#### EXERCISE INPUTS

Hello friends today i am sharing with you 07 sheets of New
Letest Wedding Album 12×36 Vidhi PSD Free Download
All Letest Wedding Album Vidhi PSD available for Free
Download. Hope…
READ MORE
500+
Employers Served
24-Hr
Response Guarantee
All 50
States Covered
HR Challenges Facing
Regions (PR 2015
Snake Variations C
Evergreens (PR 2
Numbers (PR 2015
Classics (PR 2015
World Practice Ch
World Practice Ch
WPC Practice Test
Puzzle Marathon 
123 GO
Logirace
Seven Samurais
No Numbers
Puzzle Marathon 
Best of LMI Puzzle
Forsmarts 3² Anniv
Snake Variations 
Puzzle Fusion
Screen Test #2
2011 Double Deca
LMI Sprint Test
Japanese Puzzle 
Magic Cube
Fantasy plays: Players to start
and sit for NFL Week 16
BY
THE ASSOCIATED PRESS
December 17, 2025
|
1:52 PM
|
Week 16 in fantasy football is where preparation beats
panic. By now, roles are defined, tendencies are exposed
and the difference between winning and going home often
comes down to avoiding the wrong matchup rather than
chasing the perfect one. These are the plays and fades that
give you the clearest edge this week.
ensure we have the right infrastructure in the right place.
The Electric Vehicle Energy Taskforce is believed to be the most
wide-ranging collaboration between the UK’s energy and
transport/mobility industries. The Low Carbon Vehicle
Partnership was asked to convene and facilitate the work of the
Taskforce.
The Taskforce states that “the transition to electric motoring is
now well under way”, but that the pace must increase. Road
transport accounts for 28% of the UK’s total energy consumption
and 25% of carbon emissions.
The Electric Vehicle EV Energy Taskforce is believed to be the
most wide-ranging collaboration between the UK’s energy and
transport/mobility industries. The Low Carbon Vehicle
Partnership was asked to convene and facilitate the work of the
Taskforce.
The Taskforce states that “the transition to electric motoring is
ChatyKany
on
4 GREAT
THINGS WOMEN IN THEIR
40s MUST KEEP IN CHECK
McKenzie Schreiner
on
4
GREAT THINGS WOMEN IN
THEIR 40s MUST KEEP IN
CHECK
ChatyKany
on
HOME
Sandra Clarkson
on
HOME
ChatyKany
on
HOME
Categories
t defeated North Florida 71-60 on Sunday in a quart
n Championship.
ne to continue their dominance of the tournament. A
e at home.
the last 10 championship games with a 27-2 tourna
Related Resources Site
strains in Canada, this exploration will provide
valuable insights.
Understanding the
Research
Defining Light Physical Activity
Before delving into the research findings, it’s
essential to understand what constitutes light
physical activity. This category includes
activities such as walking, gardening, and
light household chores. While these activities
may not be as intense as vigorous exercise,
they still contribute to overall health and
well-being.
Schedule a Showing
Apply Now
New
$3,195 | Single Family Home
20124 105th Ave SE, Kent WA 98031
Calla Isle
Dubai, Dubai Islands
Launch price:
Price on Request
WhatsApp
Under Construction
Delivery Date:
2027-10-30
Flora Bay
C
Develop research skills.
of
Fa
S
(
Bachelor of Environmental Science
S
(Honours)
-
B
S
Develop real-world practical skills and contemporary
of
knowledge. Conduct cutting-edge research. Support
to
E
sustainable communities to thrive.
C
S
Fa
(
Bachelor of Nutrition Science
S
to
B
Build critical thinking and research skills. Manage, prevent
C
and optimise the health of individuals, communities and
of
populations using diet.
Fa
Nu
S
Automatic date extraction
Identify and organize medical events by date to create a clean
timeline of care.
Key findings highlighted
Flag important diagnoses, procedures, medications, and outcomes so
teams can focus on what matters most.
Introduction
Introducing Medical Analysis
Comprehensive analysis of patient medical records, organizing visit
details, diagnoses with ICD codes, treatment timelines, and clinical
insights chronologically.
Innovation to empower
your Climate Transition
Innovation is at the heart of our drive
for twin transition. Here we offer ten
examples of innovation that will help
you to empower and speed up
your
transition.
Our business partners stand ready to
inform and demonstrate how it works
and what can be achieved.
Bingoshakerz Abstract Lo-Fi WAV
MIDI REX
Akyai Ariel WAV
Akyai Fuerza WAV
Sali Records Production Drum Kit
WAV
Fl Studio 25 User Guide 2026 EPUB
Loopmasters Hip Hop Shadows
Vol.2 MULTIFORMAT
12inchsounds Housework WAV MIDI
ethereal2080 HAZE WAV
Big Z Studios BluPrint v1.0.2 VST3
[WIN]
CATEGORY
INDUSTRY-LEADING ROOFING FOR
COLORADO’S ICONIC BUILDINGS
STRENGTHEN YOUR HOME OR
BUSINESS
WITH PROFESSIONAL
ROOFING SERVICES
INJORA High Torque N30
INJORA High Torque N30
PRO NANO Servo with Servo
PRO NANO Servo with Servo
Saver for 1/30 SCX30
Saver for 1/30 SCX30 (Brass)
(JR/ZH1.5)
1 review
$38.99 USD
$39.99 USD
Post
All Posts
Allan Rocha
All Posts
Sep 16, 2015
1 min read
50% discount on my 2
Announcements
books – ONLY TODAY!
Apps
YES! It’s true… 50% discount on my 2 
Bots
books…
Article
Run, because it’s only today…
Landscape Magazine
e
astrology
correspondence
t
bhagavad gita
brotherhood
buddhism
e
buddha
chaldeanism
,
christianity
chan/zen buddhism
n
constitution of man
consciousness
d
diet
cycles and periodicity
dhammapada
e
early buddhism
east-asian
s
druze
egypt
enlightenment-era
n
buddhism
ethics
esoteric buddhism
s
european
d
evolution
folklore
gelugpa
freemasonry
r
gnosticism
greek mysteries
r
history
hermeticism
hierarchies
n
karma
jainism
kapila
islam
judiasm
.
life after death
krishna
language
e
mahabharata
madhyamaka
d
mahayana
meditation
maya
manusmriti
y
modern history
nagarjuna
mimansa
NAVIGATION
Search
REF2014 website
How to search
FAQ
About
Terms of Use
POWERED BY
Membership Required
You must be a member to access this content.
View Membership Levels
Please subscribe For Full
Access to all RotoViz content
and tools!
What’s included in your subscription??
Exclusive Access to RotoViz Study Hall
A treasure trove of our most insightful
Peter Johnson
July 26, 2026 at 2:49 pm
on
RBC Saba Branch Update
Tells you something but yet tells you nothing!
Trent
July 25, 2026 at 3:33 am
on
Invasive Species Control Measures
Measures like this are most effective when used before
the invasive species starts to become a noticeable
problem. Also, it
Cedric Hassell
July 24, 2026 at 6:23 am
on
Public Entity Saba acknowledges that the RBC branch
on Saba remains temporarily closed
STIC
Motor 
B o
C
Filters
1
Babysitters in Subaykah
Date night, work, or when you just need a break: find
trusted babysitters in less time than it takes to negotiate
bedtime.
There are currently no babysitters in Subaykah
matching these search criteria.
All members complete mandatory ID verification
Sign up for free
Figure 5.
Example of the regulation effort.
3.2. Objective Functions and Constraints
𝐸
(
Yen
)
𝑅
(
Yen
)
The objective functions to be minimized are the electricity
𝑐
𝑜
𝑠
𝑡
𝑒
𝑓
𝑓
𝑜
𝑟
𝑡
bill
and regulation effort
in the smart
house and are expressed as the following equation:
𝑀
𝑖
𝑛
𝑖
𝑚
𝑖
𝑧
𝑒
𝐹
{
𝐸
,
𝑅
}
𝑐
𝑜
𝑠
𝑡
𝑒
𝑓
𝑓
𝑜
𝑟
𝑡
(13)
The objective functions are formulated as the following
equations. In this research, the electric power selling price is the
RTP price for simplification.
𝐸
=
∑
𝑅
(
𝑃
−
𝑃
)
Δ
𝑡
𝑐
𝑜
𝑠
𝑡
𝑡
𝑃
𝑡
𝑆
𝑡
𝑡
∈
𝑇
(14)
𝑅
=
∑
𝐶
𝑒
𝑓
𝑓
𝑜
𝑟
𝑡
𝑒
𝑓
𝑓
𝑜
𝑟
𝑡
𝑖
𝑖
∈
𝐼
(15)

########

- [TASK TO COMPLETE]: Your answer should be the data above, retyped in full and unaltered.

- [ANSWER TO THIS PROBLEM]:
Hello friends today i am sharing with you 07 sheets of New
Letest Wedding Album 12×36 Vidhi PSD Free Download
All Letest Wedding Album Vidhi PSD available for Free
Download. Hope…
READ MORE
500+
Employers Served
24-Hr
Response Guarantee
All 50
States Covered
HR Challenges Facing
Regions (PR 2015
Snake Variations C
Evergreens (PR 2
Numbers (PR 2015
Classics (PR 2015
World Practice Ch
World Practice Ch
WPC Practice Test
Puzzle Marathon 
123 GO
Logirace
Seven Samurais
No Numbers
Puzzle Marathon 
Best of LMI Puzzle
Forsmarts 3² Anniv
Snake Variations 
Puzzle Fusion
Screen Test #2
2011 Double Deca
LMI Sprint Test
Japanese Puzzle 
Magic Cube
Fantasy plays: Players to start
and sit for NFL Week 16
BY
THE ASSOCIATED PRESS
December 17, 2025
|
1:52 PM
|
Week 16 in fantasy football is where preparation beats
panic. By now, roles are defined, tendencies are exposed
and the difference between winning and going home often
comes down to avoiding the wrong matchup rather than
chasing the perfect one. These are the plays and fades that
give you the clearest edge this week.
ensure we have the right infrastructure in the right place.
The Electric Vehicle Energy Taskforce is believed to be the most
wide-ranging collaboration between the UK’s energy and
transport/mobility industries. The Low Carbon Vehicle
Partnership was asked to convene and facilitate the work of the
Taskforce.
The Taskforce states that “the transition to electric motoring is
now well under way”, but that the pace must increase. Road
transport accounts for 28% of the UK’s total energy consumption
and 25% of carbon emissions.
The Electric Vehicle EV Energy Taskforce is believed to be the
most wide-ranging collaboration between the UK’s energy and
transport/mobility industries. The Low Carbon Vehicle
Partnership was asked to convene and facilitate the work of the
Taskforce.
The Taskforce states that “the transition to electric motoring is
ChatyKany
on
4 GREAT
THINGS WOMEN IN THEIR
40s MUST KEEP IN CHECK
McKenzie Schreiner
on
4
GREAT THINGS WOMEN IN
THEIR 40s MUST KEEP IN
CHECK
ChatyKany
on
HOME
Sandra Clarkson
on
HOME
ChatyKany
on
HOME
Categories
t defeated North Florida 71-60 on Sunday in a quart
n Championship.
ne to continue their dominance of the tournament. A
e at home.
the last 10 championship games with a 27-2 tourna
Related Resources Site
strains in Canada, this exploration will provide
valuable insights.
Understanding the
Research
Defining Light Physical Activity
Before delving into the research findings, it’s
essential to understand what constitutes light
physical activity. This category includes
activities such as walking, gardening, and
light household chores. While these activities
may not be as intense as vigorous exercise,
they still contribute to overall health and
well-being.
Schedule a Showing
Apply Now
New
$3,195 | Single Family Home
20124 105th Ave SE, Kent WA 98031
Calla Isle
Dubai, Dubai Islands
Launch price:
Price on Request
WhatsApp
Under Construction
Delivery Date:
2027-10-30
Flora Bay
C
Develop research skills.
of
Fa
S
(
Bachelor of Environmental Science
S
(Honours)
-
B
S
Develop real-world practical skills and contemporary
of
knowledge. Conduct cutting-edge research. Support
to
E
sustainable communities to thrive.
C
S
Fa
(
Bachelor of Nutrition Science
S
to
B
Build critical thinking and research skills. Manage, prevent
C
and optimise the health of individuals, communities and
of
populations using diet.
Fa
Nu
S
Automatic date extraction
Identify and organize medical events by date to create a clean
timeline of care.
Key findings highlighted
Flag important diagnoses, procedures, medications, and outcomes so
teams can focus on what matters most.
Introduction
Introducing Medical Analysis
Comprehensive analysis of patient medical records, organizing visit
details, diagnoses with ICD codes, treatment timelines, and clinical
insights chronologically.
Innovation to empower
your Climate Transition
Innovation is at the heart of our drive
for twin transition. Here we offer ten
examples of innovation that will help
you to empower and speed up
your
transition.
Our business partners stand ready to
inform and demonstrate how it works
and what can be achieved.
Bingoshakerz Abstract Lo-Fi WAV
MIDI REX
Akyai Ariel WAV
Akyai Fuerza WAV
Sali Records Production Drum Kit
WAV
Fl Studio 25 User Guide 2026 EPUB
Loopmasters Hip Hop Shadows
Vol.2 MULTIFORMAT
12inchsounds Housework WAV MIDI
ethereal2080 HAZE WAV
Big Z Studios BluPrint v1.0.2 VST3
[WIN]
CATEGORY
INDUSTRY-LEADING ROOFING FOR
COLORADO’S ICONIC BUILDINGS
STRENGTHEN YOUR HOME OR
BUSINESS
WITH PROFESSIONAL
ROOFING SERVICES
INJORA High Torque N30
INJORA High Torque N30
PRO NANO Servo with Servo
PRO NANO Servo with Servo
Saver for 1/30 SCX30
Saver for 1/30 SCX30 (Brass)
(JR/ZH1.5)
1 review
$38.99 USD
$39.99 USD
Post
All Posts
Allan Rocha
All Posts
Sep 16, 2015
1 min read
50% discount on my 2
Announcements
books – ONLY TODAY!
Apps
YES! It’s true… 50% discount on my 2 
Bots
books…
Article
Run, because it’s only today…
Landscape Magazine
e
astrology
correspondence
t
bhagavad gita
brotherhood
buddhism
e
buddha
chaldeanism
,
christianity
chan/zen buddhism
n
constitution of man
consciousness
d
diet
cycles and periodicity
dhammapada
e
early buddhism
east-asian
s
druze
egypt
enlightenment-era
n
buddhism
ethics
esoteric buddhism
s
european
d
evolution
folklore
gelugpa
freemasonry
r
gnosticism
greek mysteries
r
history
hermeticism
hierarchies
n
karma
jainism
kapila
islam
judiasm
.
life after death
krishna
language
e
mahabharata
madhyamaka
d
mahayana
meditation
maya
manusmriti
y
modern history
nagarjuna
mimansa
NAVIGATION
Search
REF2014 website
How to search
FAQ
About
Terms of Use
POWERED BY
Membership Required
You must be a member to access this content.
View Membership Levels
Please subscribe For Full
Access to all RotoViz content
and tools!
What’s included in your subscription??
Exclusive Access to RotoViz Study Hall
A treasure trove of our most insightful
Peter Johnson
July 26, 2026 at 2:49 pm
on
RBC Saba Branch Update
Tells you something but yet tells you nothing!
Trent
July 25, 2026 at 3:33 am
on
Invasive Species Control Measures
Measures like this are most effective when used before
the invasive species starts to become a noticeable
problem. Also, it
Cedric Hassell
July 24, 2026 at 6:23 am
on
Public Entity Saba acknowledges that the RBC branch
on Saba remains temporarily closed
STIC
Motor 
B o
C
Filters
1
Babysitters in Subaykah
Date night, work, or when you just need a break: find
trusted babysitters in less time than it takes to negotiate
bedtime.
There are currently no babysitters in Subaykah
matching these search criteria.
All members complete mandatory ID verification
Sign up for free
Figure 5.
Example of the regulation effort.
3.2. Objective Functions and Constraints
𝐸
(
Yen
)
𝑅
(
Yen
)
The objective functions to be minimized are the electricity
𝑐
𝑜
𝑠
𝑡
𝑒
𝑓
𝑓
𝑜
𝑟
𝑡
bill
and regulation effort
in the smart
house and are expressed as the following equation:
𝑀
𝑖
𝑛
𝑖
𝑚
𝑖
𝑧
𝑒
𝐹
{
𝐸
,
𝑅
}
𝑐
𝑜
𝑠
𝑡
𝑒
𝑓
𝑓
𝑜
𝑟
𝑡
(13)
The objective functions are formulated as the following
equations. In this research, the electric power selling price is the
RTP price for simplification.
𝐸
=
∑
𝑅
(
𝑃
−
𝑃
)
Δ
𝑡
𝑐
𝑜
𝑠
𝑡
𝑡
𝑃
𝑡
𝑆
𝑡
𝑡
∈
𝑇
(14)
𝑅
=
∑
𝐶
𝑒
𝑓
𝑓
𝑜
𝑟
𝑡
𝑒
𝑓
𝑓
𝑜
𝑟
𝑡
𝑖
𝑖
∈
𝐼
(15)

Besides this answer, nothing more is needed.